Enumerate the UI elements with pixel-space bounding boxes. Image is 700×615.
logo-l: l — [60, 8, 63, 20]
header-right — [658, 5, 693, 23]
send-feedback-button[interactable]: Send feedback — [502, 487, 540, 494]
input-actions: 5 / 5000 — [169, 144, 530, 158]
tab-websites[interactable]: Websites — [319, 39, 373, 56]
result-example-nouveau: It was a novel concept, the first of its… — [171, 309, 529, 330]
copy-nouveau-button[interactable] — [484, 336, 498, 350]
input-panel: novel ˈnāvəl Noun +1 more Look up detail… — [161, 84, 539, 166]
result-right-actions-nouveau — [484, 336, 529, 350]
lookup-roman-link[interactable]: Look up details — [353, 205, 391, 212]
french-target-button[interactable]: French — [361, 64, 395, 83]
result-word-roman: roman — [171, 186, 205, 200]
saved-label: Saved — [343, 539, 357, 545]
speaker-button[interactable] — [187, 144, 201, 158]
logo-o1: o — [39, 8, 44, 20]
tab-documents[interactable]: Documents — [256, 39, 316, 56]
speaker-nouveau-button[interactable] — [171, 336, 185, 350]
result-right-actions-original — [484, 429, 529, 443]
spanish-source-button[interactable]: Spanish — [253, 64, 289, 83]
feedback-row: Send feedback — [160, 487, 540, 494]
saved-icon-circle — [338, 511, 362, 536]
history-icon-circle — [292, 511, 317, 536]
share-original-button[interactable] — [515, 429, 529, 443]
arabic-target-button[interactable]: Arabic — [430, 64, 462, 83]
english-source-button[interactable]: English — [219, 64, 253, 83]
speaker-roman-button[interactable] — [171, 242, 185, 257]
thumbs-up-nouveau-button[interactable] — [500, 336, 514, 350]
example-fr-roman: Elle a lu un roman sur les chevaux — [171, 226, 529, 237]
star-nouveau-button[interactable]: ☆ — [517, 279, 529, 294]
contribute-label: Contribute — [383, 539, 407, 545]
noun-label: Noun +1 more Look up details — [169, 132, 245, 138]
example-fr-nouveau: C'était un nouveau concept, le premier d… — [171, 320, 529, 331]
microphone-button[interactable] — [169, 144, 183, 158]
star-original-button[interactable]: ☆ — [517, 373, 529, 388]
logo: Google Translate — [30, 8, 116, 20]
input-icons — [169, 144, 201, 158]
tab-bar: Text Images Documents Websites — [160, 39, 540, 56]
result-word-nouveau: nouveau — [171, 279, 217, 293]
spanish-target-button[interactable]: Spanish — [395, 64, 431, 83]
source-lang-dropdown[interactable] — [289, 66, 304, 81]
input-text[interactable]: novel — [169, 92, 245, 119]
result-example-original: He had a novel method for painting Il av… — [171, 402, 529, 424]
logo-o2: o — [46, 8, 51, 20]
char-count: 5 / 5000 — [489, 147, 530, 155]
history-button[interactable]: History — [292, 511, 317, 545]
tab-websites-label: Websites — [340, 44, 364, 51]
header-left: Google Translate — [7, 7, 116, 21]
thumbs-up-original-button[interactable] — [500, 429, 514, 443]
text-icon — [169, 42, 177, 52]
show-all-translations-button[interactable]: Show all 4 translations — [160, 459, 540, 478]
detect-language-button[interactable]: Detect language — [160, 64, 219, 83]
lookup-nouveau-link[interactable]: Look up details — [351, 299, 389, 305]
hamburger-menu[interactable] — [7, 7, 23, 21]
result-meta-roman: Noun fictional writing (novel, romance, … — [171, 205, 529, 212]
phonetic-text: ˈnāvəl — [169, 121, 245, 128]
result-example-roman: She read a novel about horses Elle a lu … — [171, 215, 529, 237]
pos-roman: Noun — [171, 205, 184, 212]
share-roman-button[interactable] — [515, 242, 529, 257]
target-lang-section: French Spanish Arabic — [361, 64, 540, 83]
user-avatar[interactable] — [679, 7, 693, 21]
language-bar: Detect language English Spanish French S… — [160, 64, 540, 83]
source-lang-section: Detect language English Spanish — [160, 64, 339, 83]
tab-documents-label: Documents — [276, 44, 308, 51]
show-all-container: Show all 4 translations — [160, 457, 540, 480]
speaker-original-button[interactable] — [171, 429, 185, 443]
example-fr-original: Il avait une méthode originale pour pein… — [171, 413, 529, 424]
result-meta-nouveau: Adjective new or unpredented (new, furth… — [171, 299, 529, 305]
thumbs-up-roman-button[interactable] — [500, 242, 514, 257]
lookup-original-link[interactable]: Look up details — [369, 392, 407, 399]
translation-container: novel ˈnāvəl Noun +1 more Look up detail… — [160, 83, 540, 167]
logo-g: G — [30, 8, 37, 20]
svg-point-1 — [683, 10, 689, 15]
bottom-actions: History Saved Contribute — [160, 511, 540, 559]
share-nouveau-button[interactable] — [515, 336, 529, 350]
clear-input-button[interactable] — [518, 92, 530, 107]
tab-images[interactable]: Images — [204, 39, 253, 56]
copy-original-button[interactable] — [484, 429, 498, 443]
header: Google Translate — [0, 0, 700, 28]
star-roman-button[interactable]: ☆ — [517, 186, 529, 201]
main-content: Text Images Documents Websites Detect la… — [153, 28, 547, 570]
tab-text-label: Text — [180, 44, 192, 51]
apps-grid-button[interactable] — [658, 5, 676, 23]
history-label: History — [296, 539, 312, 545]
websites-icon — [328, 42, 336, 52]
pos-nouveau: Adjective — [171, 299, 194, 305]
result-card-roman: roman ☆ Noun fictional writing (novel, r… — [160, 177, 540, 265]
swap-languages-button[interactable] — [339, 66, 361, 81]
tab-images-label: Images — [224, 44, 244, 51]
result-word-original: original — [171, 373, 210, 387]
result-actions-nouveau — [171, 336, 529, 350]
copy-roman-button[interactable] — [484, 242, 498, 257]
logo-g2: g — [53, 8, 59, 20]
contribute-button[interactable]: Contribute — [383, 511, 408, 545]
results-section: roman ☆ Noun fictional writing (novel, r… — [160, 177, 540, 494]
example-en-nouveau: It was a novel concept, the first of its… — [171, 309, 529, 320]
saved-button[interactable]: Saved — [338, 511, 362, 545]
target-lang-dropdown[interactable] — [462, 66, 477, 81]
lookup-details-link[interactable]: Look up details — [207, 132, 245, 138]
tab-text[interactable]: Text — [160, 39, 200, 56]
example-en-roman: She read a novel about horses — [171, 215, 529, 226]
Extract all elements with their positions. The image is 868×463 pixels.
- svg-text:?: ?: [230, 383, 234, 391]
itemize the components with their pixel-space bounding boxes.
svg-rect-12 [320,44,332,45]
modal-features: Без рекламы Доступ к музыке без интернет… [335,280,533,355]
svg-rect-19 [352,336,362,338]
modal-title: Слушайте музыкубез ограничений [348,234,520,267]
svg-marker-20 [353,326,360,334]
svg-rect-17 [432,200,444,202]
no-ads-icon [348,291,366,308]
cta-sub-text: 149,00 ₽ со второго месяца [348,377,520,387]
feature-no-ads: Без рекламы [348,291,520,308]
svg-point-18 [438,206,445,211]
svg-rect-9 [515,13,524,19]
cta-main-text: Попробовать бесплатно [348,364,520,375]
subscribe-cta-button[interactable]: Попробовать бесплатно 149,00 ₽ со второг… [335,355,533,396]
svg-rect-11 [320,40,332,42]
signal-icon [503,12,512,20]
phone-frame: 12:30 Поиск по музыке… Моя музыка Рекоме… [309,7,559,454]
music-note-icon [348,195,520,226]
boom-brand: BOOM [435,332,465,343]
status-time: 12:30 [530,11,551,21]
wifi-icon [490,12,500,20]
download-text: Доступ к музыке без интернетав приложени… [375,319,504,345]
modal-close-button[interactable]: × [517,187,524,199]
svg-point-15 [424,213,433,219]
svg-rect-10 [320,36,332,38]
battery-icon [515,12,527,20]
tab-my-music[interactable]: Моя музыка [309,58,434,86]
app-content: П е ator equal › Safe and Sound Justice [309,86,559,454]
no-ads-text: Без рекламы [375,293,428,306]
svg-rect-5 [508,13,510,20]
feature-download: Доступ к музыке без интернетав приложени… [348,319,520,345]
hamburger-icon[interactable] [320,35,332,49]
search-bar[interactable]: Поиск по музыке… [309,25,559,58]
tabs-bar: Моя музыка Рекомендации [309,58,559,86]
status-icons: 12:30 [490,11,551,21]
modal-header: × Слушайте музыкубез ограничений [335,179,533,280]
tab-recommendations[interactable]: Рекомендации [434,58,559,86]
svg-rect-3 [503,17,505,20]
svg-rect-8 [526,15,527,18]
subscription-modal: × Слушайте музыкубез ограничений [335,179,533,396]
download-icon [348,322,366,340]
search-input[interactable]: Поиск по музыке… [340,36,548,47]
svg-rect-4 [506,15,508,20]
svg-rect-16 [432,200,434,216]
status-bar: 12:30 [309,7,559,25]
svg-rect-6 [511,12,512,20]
═══
**Exercise details**
Lines of the listing above that hold the string "Поиск" should each be copied.

**Task solution**
phone-frame: 12:30 Поиск по музыке… Моя музыка Рекоме… [309,7,559,454]
search-bar[interactable]: Поиск по музыке… [309,25,559,58]
search-input[interactable]: Поиск по музыке… [340,36,548,47]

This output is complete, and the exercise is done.